When the people pleaser in you is getting in the way of your career

by | Sep 17, 2017 | Anxiety at work

When it comes to career, you may not even know what you want, let alone how to get it

A lot of people who have trouble with anxiety will identify to some extent with the term people pleaser. It’s not a great thing to have to admit about one’s self. The term has negative connotations, as it’s seen as somewhat of a weakness. And, to be honest, when it comes to career progression, it certainly can be.

If your main concern at work is pleasing people and getting their approval, here are a few things that you may find extremely difficult:

• Conflict

• Voicing a contrary opinion

• Taking control of a situation

• Making difficult decisions

• Taking credit for your own work

• Saying no to work when you already have too much

• Giving an honest status of a difficult project

• Putting yourself first

• Taking time off

• Asking for a raise

• Seeking a promotion

The list is by no means exhaustive, but I would imagine you can already see the complications this throws up. When it comes to career, a people pleaser may not even know what they want, let alone how to get it. One of the many negative effects of constantly seeing to other people’s wants and needs, is that you never develop any of your own. And even if you do have an idea of what you want, getting there is almost impossible if you can never put yourself first. When you focus on the needs of others ahead of your own, the choices you make are dictated by their effects on other people.

 

How always pleasing others affects you around the office

It is this fear of hurting other people’s feeling that causes so many problems

The people pleaser is often a boss’s dream. Always there, willing to do whatever it takes, loyal to the end, making little or no demands. They often see their peers progressing much faster than they do, and stay in jobs with little gratification, because they don’t value their skills enough to apply elsewhere, but also because they don’t want to let their boss down.

It is this fear of hurting other people’s feeling that causes so many problems. This, coupled with the feelings of guilt when you attend to your own needs, is a combination that can keep a people pleaser trapped in a position well below their skill level.

If you fear looking after your own interests will be seen as selfish, or you will do almost anything to be liked, you will not be able to say no, and will take on work that is not your own. The more you do, the more others will let you, as you take on more responsibility, with none of the credit.

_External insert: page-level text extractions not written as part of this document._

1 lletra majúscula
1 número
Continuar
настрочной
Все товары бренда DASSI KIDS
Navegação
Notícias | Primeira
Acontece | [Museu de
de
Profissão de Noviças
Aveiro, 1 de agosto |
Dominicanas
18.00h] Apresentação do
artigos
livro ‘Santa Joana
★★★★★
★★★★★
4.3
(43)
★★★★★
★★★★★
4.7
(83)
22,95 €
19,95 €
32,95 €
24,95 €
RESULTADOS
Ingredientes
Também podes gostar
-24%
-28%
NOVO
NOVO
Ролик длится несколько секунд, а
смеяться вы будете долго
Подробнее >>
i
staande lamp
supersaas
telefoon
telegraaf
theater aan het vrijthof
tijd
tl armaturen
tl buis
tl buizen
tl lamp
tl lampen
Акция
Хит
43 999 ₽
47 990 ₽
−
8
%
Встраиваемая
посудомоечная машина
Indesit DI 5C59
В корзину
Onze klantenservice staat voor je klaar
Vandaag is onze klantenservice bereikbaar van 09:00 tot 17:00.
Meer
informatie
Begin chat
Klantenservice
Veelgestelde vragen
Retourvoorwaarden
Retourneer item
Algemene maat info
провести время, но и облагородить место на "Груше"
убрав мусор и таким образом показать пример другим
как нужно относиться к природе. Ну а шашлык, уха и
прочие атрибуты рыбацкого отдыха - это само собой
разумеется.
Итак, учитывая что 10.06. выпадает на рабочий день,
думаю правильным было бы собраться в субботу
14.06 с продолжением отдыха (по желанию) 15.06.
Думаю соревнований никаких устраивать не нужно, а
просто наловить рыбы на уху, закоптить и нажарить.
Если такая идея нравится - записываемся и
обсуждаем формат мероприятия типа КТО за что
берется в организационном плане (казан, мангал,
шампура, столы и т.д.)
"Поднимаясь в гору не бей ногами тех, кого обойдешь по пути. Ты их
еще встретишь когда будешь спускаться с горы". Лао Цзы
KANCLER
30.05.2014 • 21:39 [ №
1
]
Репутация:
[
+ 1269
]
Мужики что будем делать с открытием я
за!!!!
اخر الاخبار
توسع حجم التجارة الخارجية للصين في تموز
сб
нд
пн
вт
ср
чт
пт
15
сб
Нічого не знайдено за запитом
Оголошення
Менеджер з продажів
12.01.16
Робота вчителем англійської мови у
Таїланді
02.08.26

This can lead to feelings of anger and resentment. But where do those emotions go? You can’t be universally liked whilst showing negative emotions. The more those around you scoop up the plaudits and promotions, the more you feel your acknowledgements ‘should’ be noticed, and that you shouldn’t have to go around shouting about all your qualities.

 

How to begin to look after your own needs

If you find it very difficult to talk yourself up in the beginning, at least stop talking yourself down

Unfortunately, when it comes to progression in work, and forging a career, you have to be a self-publicist at times. Most companies these days will have performance reviews where you get a chance to showcase your qualities to the company. It can feel cringy and unnatural talking ourselves up, but it has to be done.

Outside this process however, it is imperative to find your voice and begin to come out of the shadows. As the people around you move on, you don’t want to be left behind.

Here’s a few places you can start:

• Begin by noticing every place you sacrifice your own needs for those of others.

• Push back on work that is not yours. Don’t let others take advantage of you.

• Stop apologising all the time.

• Seek assistance when you are too busy. If you always help others out, call in those favours when you are under pressure. Even if you are not all that busy, it will be good to practice asking for assistance.

• Start taking responsibility for your work. If you have done the bulk of a project or presentation, be the person to front the demo. If you are always in the background you will never get the exposure necessary to progress.

• Stop playing down your importance to the team. If you find it very difficult to talk yourself up in the beginning, at least stop talking yourself down.

• Learn to say no. Start with something small.

• Know that it is not possible to be liked by everyone.

• Stop believing that looking out for your own interests is selfish. If you do it 100% of the time, then maybe it is, but let’s at least get up to 5% of the time to kick off.

• Start trying to figure out what you want from your career. This may be difficult, as you have not focused on yourself before. Give it some time. Try to figure out what you like and where you would like to go. Then start moving in that direction.

The people pleaser in you will not go down without a fight. Prioritising your own needs can be very difficult if it’s something you’re not used to. It is crucial to start though, and soon. Your career is not being served by constantly putting others first.